[kəmˈpɑːzət],组合聚合。属于分桶聚合。
基于不同的源(source)来创建组合聚合(composite aggregation)桶。可以对多级的聚合的结果进行分页。该聚合方式提供了一种方式来流化某种聚合的所有桶,类似于文档的滚动(scroll)。
组合聚合目前不兼容 pipeline aggregation。
组合聚合基于文档的值来创建一个组合,每个组合可以看作是一个组合桶。
比如,文档的内容如下:
{"keyword": ["foo", "bar"],"number": [23, 65, 76]
}
通过使用组合聚合的方式,会产生如下几种组合桶。
{ "keyword": "foo", "number": 23 }
{ "keyword": "foo", "number": 65 }
{ "keyword": "foo", "number": 76 }
{ "keyword": "bar", "number": 23 }
{ "keyword": "bar", "number": 65 }
{ "keyword": "bar", "number": 76 }
sources:定义聚合源的列表。每个聚合源的名称需要唯一。
missing_bucket :默认 false,即如果某个聚合源的结果为空,则整体的组合聚合的结果会输出 []。如果设置 true,只有结果为空的聚合源输出 null,其它聚合源正常输出。
size:限制组合聚合的结果输出多少条数据。默认 10。
after:设置当前页的起点,即上一页的最后一条数据。
terms、histogram、date_histogram、geotile_grid 四种聚合可以作为聚合源。

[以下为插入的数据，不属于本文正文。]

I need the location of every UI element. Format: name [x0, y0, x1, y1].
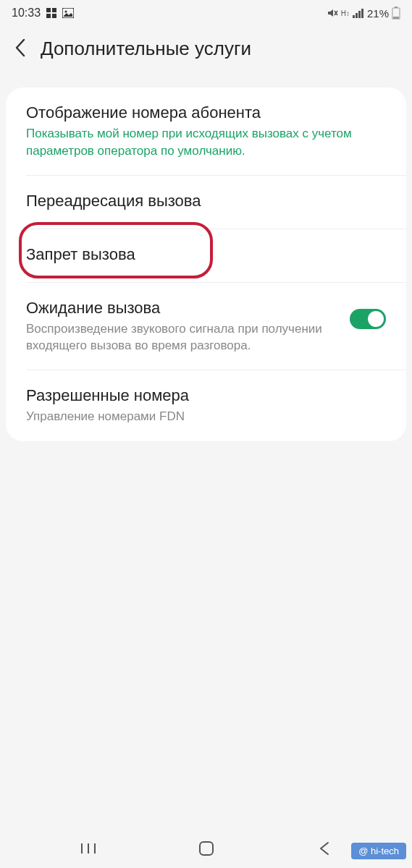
- setting-caller-id[interactable]: Отображение номера абонента Показывать м…: [6, 88, 406, 176]
- setting-title: Разрешенные номера: [26, 386, 386, 405]
- setting-title: Отображение номера абонента: [26, 103, 386, 122]
- header: Дополнительные услуги: [0, 26, 412, 75]
- svg-rect-11: [361, 9, 363, 18]
- nav-bar: [0, 829, 412, 868]
- signal-icon: [353, 8, 364, 18]
- data-icon: H↕: [341, 9, 350, 17]
- setting-title: Ожидание вызова: [26, 299, 338, 318]
- setting-fixed-dialing[interactable]: Разрешенные номера Управление номерами F…: [6, 370, 406, 441]
- back-button[interactable]: [14, 38, 26, 60]
- svg-rect-10: [358, 11, 361, 18]
- svg-rect-0: [46, 8, 51, 12]
- setting-call-forwarding[interactable]: Переадресация вызова: [6, 176, 406, 229]
- settings-card: Отображение номера абонента Показывать м…: [6, 88, 406, 441]
- status-right: H↕ 21%: [327, 7, 400, 20]
- status-time: 10:33: [12, 7, 41, 20]
- svg-rect-3: [52, 14, 56, 18]
- svg-rect-8: [353, 15, 355, 18]
- mute-icon: [327, 8, 338, 18]
- setting-title: Переадресация вызова: [26, 192, 386, 210]
- svg-rect-9: [356, 13, 358, 18]
- status-left: 10:33: [12, 7, 74, 20]
- apps-icon: [46, 8, 56, 18]
- nav-back-button[interactable]: [314, 838, 335, 859]
- setting-call-barring[interactable]: Запрет вызова: [6, 229, 406, 283]
- svg-rect-2: [46, 14, 51, 18]
- watermark: @ hi-tech: [351, 843, 406, 859]
- svg-rect-18: [200, 842, 213, 855]
- setting-desc: Воспроизведение звукового сигнала при по…: [26, 320, 338, 355]
- setting-title: Запрет вызова: [26, 245, 386, 264]
- page-title: Дополнительные услуги: [41, 38, 251, 60]
- screenshot-icon: [62, 8, 74, 18]
- svg-rect-1: [52, 8, 56, 12]
- status-bar: 10:33 H↕ 21%: [0, 0, 412, 26]
- call-waiting-toggle[interactable]: [350, 309, 386, 329]
- setting-desc: Показывать мой номер при исходящих вызов…: [26, 125, 386, 160]
- setting-desc: Управление номерами FDN: [26, 408, 386, 425]
- setting-call-waiting[interactable]: Ожидание вызова Воспроизведение звуковог…: [6, 283, 406, 371]
- svg-rect-14: [393, 17, 399, 19]
- nav-home-button[interactable]: [196, 838, 216, 859]
- nav-recents-button[interactable]: [78, 838, 98, 859]
- svg-point-5: [65, 11, 67, 13]
- battery-icon: [392, 7, 400, 20]
- battery-percent: 21%: [367, 7, 389, 20]
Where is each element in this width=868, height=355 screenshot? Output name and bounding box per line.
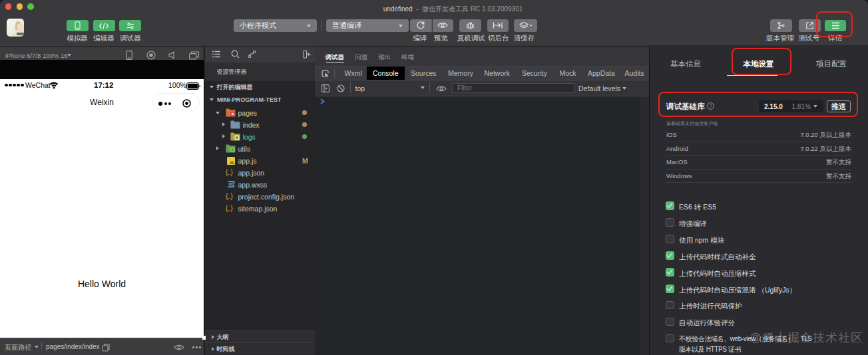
svg-text:JS: JS	[229, 160, 234, 164]
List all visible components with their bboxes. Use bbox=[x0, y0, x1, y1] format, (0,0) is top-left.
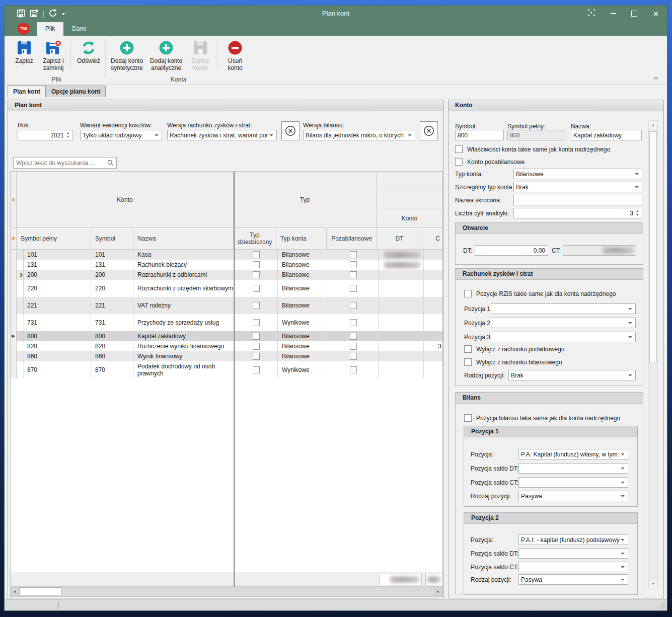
chk-same-props[interactable]: Właściwości konta takie same jak konta n… bbox=[455, 145, 610, 153]
maximize-icon[interactable] bbox=[631, 11, 637, 17]
scroll-down-arrow-icon[interactable]: ▼ bbox=[649, 579, 657, 588]
spinner-arrows-icon[interactable]: ▲▼ bbox=[634, 209, 640, 217]
dodaj-konto-analityczne-button[interactable]: Dodaj konto analityczne bbox=[146, 39, 186, 72]
poz1-saldo-dt-dropdown[interactable] bbox=[518, 463, 628, 474]
save-close-icon[interactable] bbox=[30, 9, 39, 20]
chk-pozabilansowe[interactable]: Konto pozabilansowe bbox=[455, 158, 525, 166]
tab-opcje-planu-kont[interactable]: Opcje planu kont bbox=[46, 86, 106, 97]
rodzaj-pozycji-dropdown[interactable]: Brak bbox=[508, 370, 636, 380]
checkbox-pozabilansowe[interactable] bbox=[350, 251, 357, 258]
table-row[interactable]: ❯200200Rozrachunki z odbiorcamiBilansowe bbox=[11, 270, 442, 280]
checkbox-pozabilansowe[interactable] bbox=[350, 333, 357, 340]
dodaj-konto-syntetyczne-button[interactable]: Dodaj konto syntetyczne bbox=[107, 39, 146, 72]
table-row[interactable]: 101101KasaBilansowe bbox=[11, 250, 442, 260]
otwarcie-dt-input[interactable]: 0,00 bbox=[475, 245, 548, 256]
column-pozabilansowe[interactable]: Pozabilansowe bbox=[327, 228, 377, 250]
ribbon-tab-dane[interactable]: Dane bbox=[63, 22, 95, 36]
column-symbol[interactable]: Symbol bbox=[91, 228, 133, 250]
nazwa-skrocona-input[interactable] bbox=[513, 195, 642, 205]
ribbon-tab-plik[interactable]: Plik bbox=[37, 22, 63, 36]
chk-rzis-same[interactable]: Pozycje RZiS takie same jak dla konta na… bbox=[464, 290, 616, 297]
checkbox-pozabilansowe[interactable] bbox=[350, 271, 357, 278]
clear-rzis-button[interactable] bbox=[281, 121, 300, 140]
column-dt[interactable]: DT bbox=[377, 228, 422, 250]
search-input[interactable] bbox=[14, 160, 107, 167]
wariant-dropdown[interactable]: Tylko układ rodzajowy bbox=[80, 130, 162, 140]
poz2-pozycja-dropdown[interactable]: P.A.I: - kapitał (fundusz) podstawowy bbox=[518, 534, 628, 545]
checkbox-icon[interactable] bbox=[464, 358, 472, 366]
checkbox-typ-dziedziczony[interactable] bbox=[253, 251, 260, 258]
checkbox-pozabilansowe[interactable] bbox=[350, 261, 357, 268]
app-logo[interactable]: TM bbox=[18, 23, 30, 35]
pozycja1-dropdown[interactable] bbox=[491, 303, 636, 314]
band-otwarcie-clipped[interactable] bbox=[377, 172, 442, 190]
column-ct-clipped[interactable]: C bbox=[422, 228, 442, 250]
wersja-rzis-dropdown[interactable]: Rachunek zysków i strat, wariant poró bbox=[167, 130, 277, 140]
checkbox-typ-dziedziczony[interactable] bbox=[253, 261, 260, 268]
checkbox-typ-dziedziczony[interactable] bbox=[253, 285, 260, 292]
scroll-right-arrow-icon[interactable]: ▸ bbox=[434, 587, 442, 596]
close-icon[interactable]: ✕ bbox=[652, 10, 659, 18]
checkbox-icon[interactable] bbox=[464, 290, 472, 297]
wersja-bilansu-dropdown[interactable]: Bilans dla jednostek mikro, o których bbox=[303, 130, 415, 140]
clear-bilans-button[interactable] bbox=[420, 121, 438, 140]
horizontal-scrollbar[interactable]: ◂ ▸ bbox=[11, 587, 442, 596]
checkbox-icon[interactable] bbox=[464, 414, 472, 422]
scroll-up-arrow-icon[interactable]: ▲ bbox=[649, 121, 657, 129]
checkbox-typ-dziedziczony[interactable] bbox=[253, 333, 260, 340]
rok-spinner[interactable]: 2021 ▲▼ bbox=[18, 130, 73, 140]
frozen-column-splitter[interactable] bbox=[234, 172, 235, 587]
checkbox-icon[interactable] bbox=[455, 145, 463, 153]
band-typ[interactable]: Typ bbox=[234, 172, 377, 228]
checkbox-pozabilansowe[interactable] bbox=[350, 366, 357, 373]
poz2-saldo-ct-dropdown[interactable] bbox=[518, 562, 628, 572]
szczegolny-typ-dropdown[interactable]: Brak bbox=[513, 182, 642, 192]
ribbon-collapse-chevron-icon[interactable] bbox=[653, 73, 659, 82]
column-typ-dziedziczony[interactable]: Typ dziedziczony bbox=[234, 228, 276, 250]
table-row[interactable]: 131131Rachunek bieżącyBilansowe bbox=[11, 260, 442, 270]
table-row[interactable]: 731731Przychody ze sprzedaży usługWyniko… bbox=[11, 314, 442, 331]
minimize-icon[interactable] bbox=[611, 13, 616, 14]
column-nazwa[interactable]: Nazwa bbox=[133, 228, 234, 250]
checkbox-pozabilansowe[interactable] bbox=[350, 353, 357, 360]
checkbox-typ-dziedziczony[interactable] bbox=[253, 271, 260, 278]
checkbox-icon[interactable] bbox=[464, 345, 472, 353]
poz1-rodzaj-dropdown[interactable]: Pasywa bbox=[518, 491, 628, 501]
chk-wylacz-bilansowy[interactable]: Wyłącz z rachunku bilansowego bbox=[464, 358, 562, 366]
checkbox-typ-dziedziczony[interactable] bbox=[253, 366, 260, 373]
pozycja3-dropdown[interactable] bbox=[491, 332, 636, 342]
horizontal-scrollbar-thumb[interactable] bbox=[19, 587, 61, 595]
checkbox-pozabilansowe[interactable] bbox=[350, 343, 357, 350]
table-row[interactable]: ▶800800Kapitał zakładowyBilansowe bbox=[11, 331, 442, 341]
table-row[interactable]: 820820Rozliczenie wyniku finansowegoBila… bbox=[11, 341, 442, 351]
capture-icon[interactable] bbox=[587, 9, 595, 19]
poz2-saldo-dt-dropdown[interactable] bbox=[518, 548, 628, 559]
table-row[interactable]: 860860Wynik finansowyBilansowe bbox=[11, 351, 442, 361]
poz2-rodzaj-dropdown[interactable]: Pasywa bbox=[518, 574, 628, 585]
chk-bilans-same[interactable]: Pozycja bilansu taka sama jak dla konta … bbox=[464, 414, 620, 422]
zapisz-i-zamknij-button[interactable]: Zapisz i zamknij bbox=[39, 39, 68, 72]
spinner-arrows-icon[interactable]: ▲▼ bbox=[65, 131, 71, 139]
poz1-pozycja-dropdown[interactable]: P.A: Kapitał (fundusz) własny, w tym: bbox=[518, 449, 628, 459]
scroll-left-arrow-icon[interactable]: ◂ bbox=[11, 587, 19, 596]
table-row[interactable]: 870870Podatek dochodowy od osób prawnych… bbox=[11, 361, 442, 378]
band-otwarcie-konto[interactable]: Konto bbox=[377, 209, 442, 228]
typ-konta-dropdown[interactable]: Bilansowe bbox=[513, 169, 642, 179]
table-row[interactable]: 220220Rozrachunki z urzędem skarbowymBil… bbox=[11, 280, 442, 297]
pozycja2-dropdown[interactable] bbox=[491, 318, 636, 328]
resize-grip-icon[interactable] bbox=[658, 602, 664, 608]
checkbox-typ-dziedziczony[interactable] bbox=[253, 343, 260, 350]
usun-konto-button[interactable]: Usuń konto bbox=[220, 39, 250, 72]
expand-row-icon[interactable]: ❯ bbox=[19, 271, 23, 278]
band-konto[interactable]: Konto bbox=[17, 172, 234, 228]
checkbox-typ-dziedziczony[interactable] bbox=[253, 319, 260, 326]
refresh-icon[interactable] bbox=[48, 9, 57, 20]
checkbox-icon[interactable] bbox=[455, 158, 463, 166]
tab-plan-kont[interactable]: Plan kont bbox=[8, 85, 46, 97]
table-row[interactable]: 221221VAT należnyBilansowe bbox=[11, 297, 442, 314]
column-symbol-pelny[interactable]: Symbol pełny bbox=[17, 228, 91, 250]
checkbox-pozabilansowe[interactable] bbox=[350, 302, 357, 309]
checkbox-pozabilansowe[interactable] bbox=[350, 319, 357, 326]
odswiez-button[interactable]: Odśwież bbox=[73, 39, 104, 65]
checkbox-pozabilansowe[interactable] bbox=[350, 285, 357, 292]
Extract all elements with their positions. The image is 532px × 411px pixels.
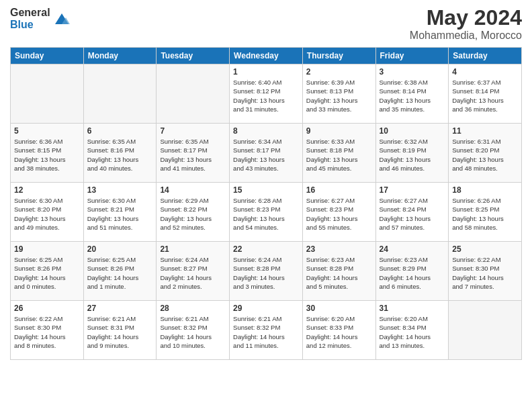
day-number: 31 [380, 304, 445, 313]
table-row [449, 301, 522, 360]
day-number: 3 [380, 67, 445, 77]
day-number: 18 [452, 185, 518, 195]
cell-content: Sunrise: 6:26 AM Sunset: 8:25 PM Dayligh… [452, 196, 518, 232]
table-row: 7Sunrise: 6:35 AM Sunset: 8:17 PM Daylig… [157, 124, 230, 183]
day-number: 4 [452, 67, 518, 77]
logo-blue: Blue [10, 19, 34, 30]
table-row: 27Sunrise: 6:21 AM Sunset: 8:31 PM Dayli… [83, 301, 157, 360]
cell-content: Sunrise: 6:40 AM Sunset: 8:12 PM Dayligh… [233, 78, 299, 113]
table-row: 26Sunrise: 6:22 AM Sunset: 8:30 PM Dayli… [11, 301, 84, 360]
day-number: 19 [14, 244, 80, 254]
table-row: 18Sunrise: 6:26 AM Sunset: 8:25 PM Dayli… [449, 183, 522, 242]
day-number: 8 [233, 126, 299, 136]
cell-content: Sunrise: 6:31 AM Sunset: 8:20 PM Dayligh… [452, 137, 518, 173]
table-row: 20Sunrise: 6:25 AM Sunset: 8:26 PM Dayli… [83, 242, 157, 301]
day-number: 1 [233, 67, 299, 77]
cell-content: Sunrise: 6:24 AM Sunset: 8:28 PM Dayligh… [233, 255, 299, 291]
cell-content: Sunrise: 6:32 AM Sunset: 8:19 PM Dayligh… [380, 137, 445, 173]
day-number: 23 [306, 244, 372, 254]
col-sunday: Sunday [11, 48, 84, 64]
cell-content: Sunrise: 6:20 AM Sunset: 8:33 PM Dayligh… [306, 314, 372, 350]
table-row: 10Sunrise: 6:32 AM Sunset: 8:19 PM Dayli… [375, 124, 449, 183]
day-number: 11 [452, 126, 518, 136]
table-row: 14Sunrise: 6:29 AM Sunset: 8:22 PM Dayli… [157, 183, 230, 242]
table-row: 16Sunrise: 6:27 AM Sunset: 8:23 PM Dayli… [302, 183, 375, 242]
table-row: 30Sunrise: 6:20 AM Sunset: 8:33 PM Dayli… [302, 301, 375, 360]
table-row: 17Sunrise: 6:27 AM Sunset: 8:24 PM Dayli… [375, 183, 449, 242]
cell-content: Sunrise: 6:23 AM Sunset: 8:29 PM Dayligh… [380, 255, 445, 291]
cell-content: Sunrise: 6:21 AM Sunset: 8:31 PM Dayligh… [87, 314, 153, 350]
cell-content: Sunrise: 6:36 AM Sunset: 8:15 PM Dayligh… [14, 137, 80, 173]
cell-content: Sunrise: 6:37 AM Sunset: 8:14 PM Dayligh… [452, 78, 518, 113]
cell-content: Sunrise: 6:29 AM Sunset: 8:22 PM Dayligh… [160, 196, 226, 232]
logo: General Blue [10, 7, 71, 30]
table-row: 2Sunrise: 6:39 AM Sunset: 8:13 PM Daylig… [302, 64, 375, 124]
month-year-title: May 2024 [410, 7, 522, 28]
cell-content: Sunrise: 6:27 AM Sunset: 8:23 PM Dayligh… [306, 196, 372, 232]
table-row: 9Sunrise: 6:33 AM Sunset: 8:18 PM Daylig… [302, 124, 375, 183]
cell-content: Sunrise: 6:35 AM Sunset: 8:17 PM Dayligh… [160, 137, 226, 173]
table-row: 6Sunrise: 6:35 AM Sunset: 8:16 PM Daylig… [83, 124, 157, 183]
cell-content: Sunrise: 6:24 AM Sunset: 8:27 PM Dayligh… [160, 255, 226, 291]
logo-icon [52, 9, 71, 28]
cell-content: Sunrise: 6:35 AM Sunset: 8:16 PM Dayligh… [87, 137, 153, 173]
table-row: 25Sunrise: 6:22 AM Sunset: 8:30 PM Dayli… [449, 242, 522, 301]
table-row: 22Sunrise: 6:24 AM Sunset: 8:28 PM Dayli… [230, 242, 303, 301]
day-number: 16 [306, 185, 372, 195]
cell-content: Sunrise: 6:22 AM Sunset: 8:30 PM Dayligh… [14, 314, 80, 350]
cell-content: Sunrise: 6:38 AM Sunset: 8:14 PM Dayligh… [380, 78, 445, 113]
cell-content: Sunrise: 6:30 AM Sunset: 8:21 PM Dayligh… [87, 196, 153, 232]
day-number: 12 [14, 185, 80, 195]
table-row: 31Sunrise: 6:20 AM Sunset: 8:34 PM Dayli… [375, 301, 449, 360]
table-row: 3Sunrise: 6:38 AM Sunset: 8:14 PM Daylig… [375, 64, 449, 124]
day-number: 7 [160, 126, 226, 136]
day-number: 24 [380, 244, 445, 254]
table-row: 11Sunrise: 6:31 AM Sunset: 8:20 PM Dayli… [449, 124, 522, 183]
table-row [83, 64, 157, 124]
cell-content: Sunrise: 6:23 AM Sunset: 8:28 PM Dayligh… [306, 255, 372, 291]
day-number: 10 [380, 126, 445, 136]
cell-content: Sunrise: 6:27 AM Sunset: 8:24 PM Dayligh… [380, 196, 445, 232]
day-number: 15 [233, 185, 299, 195]
day-number: 29 [233, 304, 299, 313]
day-number: 5 [14, 126, 80, 136]
table-row [11, 64, 84, 124]
page-header: General Blue May 2024 Mohammedia, Morocc… [10, 7, 522, 42]
day-number: 6 [87, 126, 153, 136]
cell-content: Sunrise: 6:22 AM Sunset: 8:30 PM Dayligh… [452, 255, 518, 291]
col-thursday: Thursday [302, 48, 375, 64]
col-tuesday: Tuesday [157, 48, 230, 64]
cell-content: Sunrise: 6:25 AM Sunset: 8:26 PM Dayligh… [14, 255, 80, 291]
cell-content: Sunrise: 6:28 AM Sunset: 8:23 PM Dayligh… [233, 196, 299, 232]
day-number: 27 [87, 304, 153, 313]
table-row: 8Sunrise: 6:34 AM Sunset: 8:17 PM Daylig… [230, 124, 303, 183]
table-row: 12Sunrise: 6:30 AM Sunset: 8:20 PM Dayli… [11, 183, 84, 242]
table-row [157, 64, 230, 124]
day-number: 26 [14, 304, 80, 313]
calendar-header-row: Sunday Monday Tuesday Wednesday Thursday… [11, 48, 522, 64]
col-saturday: Saturday [449, 48, 522, 64]
day-number: 17 [380, 185, 445, 195]
day-number: 25 [452, 244, 518, 254]
table-row: 19Sunrise: 6:25 AM Sunset: 8:26 PM Dayli… [11, 242, 84, 301]
cell-content: Sunrise: 6:21 AM Sunset: 8:32 PM Dayligh… [233, 314, 299, 350]
cell-content: Sunrise: 6:21 AM Sunset: 8:32 PM Dayligh… [160, 314, 226, 350]
day-number: 20 [87, 244, 153, 254]
day-number: 2 [306, 67, 372, 77]
logo-general: General [10, 7, 50, 18]
cell-content: Sunrise: 6:33 AM Sunset: 8:18 PM Dayligh… [306, 137, 372, 173]
day-number: 28 [160, 304, 226, 313]
day-number: 14 [160, 185, 226, 195]
calendar-table: Sunday Monday Tuesday Wednesday Thursday… [10, 47, 522, 360]
day-number: 9 [306, 126, 372, 136]
table-row: 1Sunrise: 6:40 AM Sunset: 8:12 PM Daylig… [230, 64, 303, 124]
table-row: 24Sunrise: 6:23 AM Sunset: 8:29 PM Dayli… [375, 242, 449, 301]
cell-content: Sunrise: 6:30 AM Sunset: 8:20 PM Dayligh… [14, 196, 80, 232]
table-row: 4Sunrise: 6:37 AM Sunset: 8:14 PM Daylig… [449, 64, 522, 124]
table-row: 21Sunrise: 6:24 AM Sunset: 8:27 PM Dayli… [157, 242, 230, 301]
day-number: 22 [233, 244, 299, 254]
day-number: 30 [306, 304, 372, 313]
table-row: 29Sunrise: 6:21 AM Sunset: 8:32 PM Dayli… [230, 301, 303, 360]
cell-content: Sunrise: 6:25 AM Sunset: 8:26 PM Dayligh… [87, 255, 153, 291]
title-section: May 2024 Mohammedia, Morocco [410, 7, 522, 42]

GET kibana_sample_data_flights/_search
{"track_total_hits": true,"size": 0,"aggs": {"composite_FlightTimeMin": {"terms": {"field": "FlightTimeMin"}}}
}
这种方式等价于直接使用 terms 聚合。
GET kibana_sample_data_flights/_search
{"track_total_hits": true,"size": 0,"runtime_mappings": {"FlightTimeMinChanged": {"type": "double","script": {"source": """emit(doc['FlightTimeMin'].value / 10)"""}}},"aggs": {"composite_FlightTimeMinChanged": {"composite": {"sources": [{"terms_FlightTimeMinChanged": {"terms": {"field": "FlightTimeMinChanged"}}}]}}}
}
支持运行时字段来创建组合桶。
GET kibana_sample_data_flights/_search
{"track_total_hits": true,"size": 0,"aggs": {"composite_FlightTimeMin": {"composite": {"sources": [{"histogram_FlightTimeMin": {"histogram": {"field": "FlightTimeMin","interval": 10}}}]}}}
}
GET kibana_sample_data_flights/_search
{"track_total_hits": true,"size": 0,"aggs": {"composite_timestamp": {"composite": {"sources": [{"date_histogram_timestamp": {"date_histogram": {"field": "timestamp","calendar_interval": "1d","format": "yyyy-MM-dd"}}}]}}}
}
GET kibana_sample_data_flights/_search
{"track_total_hits": true,"size": 0,"aggs": {"composite_timestamp_FlightTimeMin": {"composite": {"sources": [{"date_histogram_timestamp": {"date_histogram": {"field": "timestamp","calendar_interval": "1d","format": "yyyy-MM-dd"}}},{"terms_FlightTimeMin": {"terms": {"field": "FlightTimeMin"}}}]}}}
}
先按照第一个聚合源进行排序,然后第二个。。以此类推。
GET kibana_sample_data_flights/_search
{"track_total_hits": true,"size": 0,"aggs": {"composite_timestamp_FlightTimeMin": {"composite": {"sources": [{"date_histogram_timestamp": {"date_histogram": {"field": "timestamp","calendar_interval": "1d","format": "yyyy-MM-dd","order": "desc"}}},{"terms_FlightTimeMin": {"terms": {"field": "FlightTimeMin","order": "asc"}}}]}}}
}
首先使用组合聚合的方式,按照 OriginCountry、DestCountry 两个字段进行词项聚合。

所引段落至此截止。